━━ Data extracts
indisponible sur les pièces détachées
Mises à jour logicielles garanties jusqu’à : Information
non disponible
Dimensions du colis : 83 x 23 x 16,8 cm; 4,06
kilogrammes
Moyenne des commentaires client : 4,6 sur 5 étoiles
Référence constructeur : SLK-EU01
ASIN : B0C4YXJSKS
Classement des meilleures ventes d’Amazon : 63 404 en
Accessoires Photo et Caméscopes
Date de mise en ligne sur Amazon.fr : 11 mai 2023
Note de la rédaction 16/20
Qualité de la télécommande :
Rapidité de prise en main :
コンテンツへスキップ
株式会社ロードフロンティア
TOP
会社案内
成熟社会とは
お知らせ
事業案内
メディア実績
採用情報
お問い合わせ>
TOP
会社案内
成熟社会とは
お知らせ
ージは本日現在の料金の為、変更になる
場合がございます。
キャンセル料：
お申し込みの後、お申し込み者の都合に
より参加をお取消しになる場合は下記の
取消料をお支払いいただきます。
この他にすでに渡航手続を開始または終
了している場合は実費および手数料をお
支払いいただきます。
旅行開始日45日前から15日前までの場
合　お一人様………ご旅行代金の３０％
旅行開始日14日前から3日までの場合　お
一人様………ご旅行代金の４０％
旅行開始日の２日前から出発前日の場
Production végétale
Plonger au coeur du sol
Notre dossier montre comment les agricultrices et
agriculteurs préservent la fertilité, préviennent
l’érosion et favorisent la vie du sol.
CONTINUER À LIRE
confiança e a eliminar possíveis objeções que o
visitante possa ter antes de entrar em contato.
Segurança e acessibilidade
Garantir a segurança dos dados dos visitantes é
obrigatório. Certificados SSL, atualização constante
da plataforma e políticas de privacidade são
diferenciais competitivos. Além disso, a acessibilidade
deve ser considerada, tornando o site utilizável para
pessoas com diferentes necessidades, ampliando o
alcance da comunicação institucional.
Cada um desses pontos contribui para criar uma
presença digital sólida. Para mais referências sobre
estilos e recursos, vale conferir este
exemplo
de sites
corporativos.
━━━━
(Exercise goal)
Among the entries above, the lines between the ones containing "お申し込みの後、お申し込み者の都合に" and "obrigatório. Certificados SSL, atualização", inclusive, are to be transcribed exactly. No other line is to be given.

(Response below)
お申し込みの後、お申し込み者の都合に
より参加をお取消しになる場合は下記の
取消料をお支払いいただきます。
この他にすでに渡航手続を開始または終
了している場合は実費および手数料をお
支払いいただきます。
旅行開始日45日前から15日前までの場
合　お一人様………ご旅行代金の３０％
旅行開始日14日前から3日までの場合　お
一人様………ご旅行代金の４０％
旅行開始日の２日前から出発前日の場
Production végétale
Plonger au coeur du sol
Notre dossier montre comment les agricultrices et
agriculteurs préservent la fertilité, préviennent
l’érosion et favorisent la vie du sol.
CONTINUER À LIRE
confiança e a eliminar possíveis objeções que o
visitante possa ter antes de entrar em contato.
Segurança e acessibilidade
Garantir a segurança dos dados dos visitantes é
obrigatório. Certificados SSL, atualização constante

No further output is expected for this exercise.